What this task involves:
Work out how many lines in the listing below include the word "Newsletter"; answer with the number alone.

Data shown:

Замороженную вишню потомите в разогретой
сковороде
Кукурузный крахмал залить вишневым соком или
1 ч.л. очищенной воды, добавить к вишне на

--

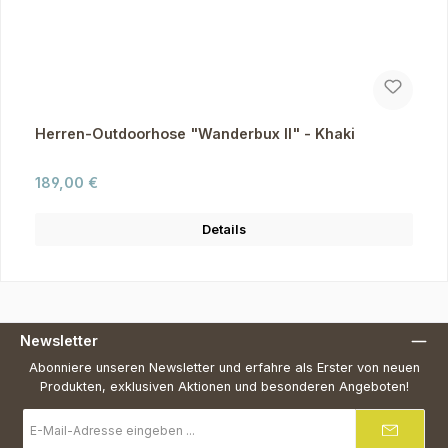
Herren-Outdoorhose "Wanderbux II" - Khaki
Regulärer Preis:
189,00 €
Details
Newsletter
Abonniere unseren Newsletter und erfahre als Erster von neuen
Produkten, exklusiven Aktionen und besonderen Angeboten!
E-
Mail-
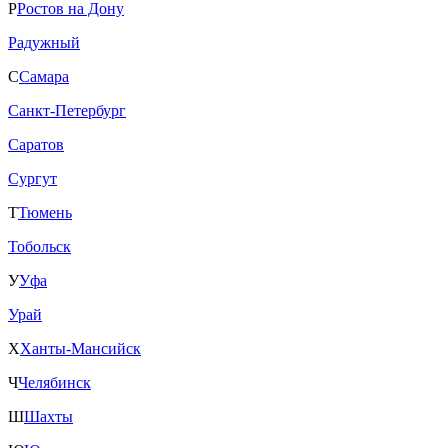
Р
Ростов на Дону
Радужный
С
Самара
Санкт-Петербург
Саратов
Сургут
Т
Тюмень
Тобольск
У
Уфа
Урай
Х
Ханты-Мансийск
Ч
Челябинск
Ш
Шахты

Solved exercise:
2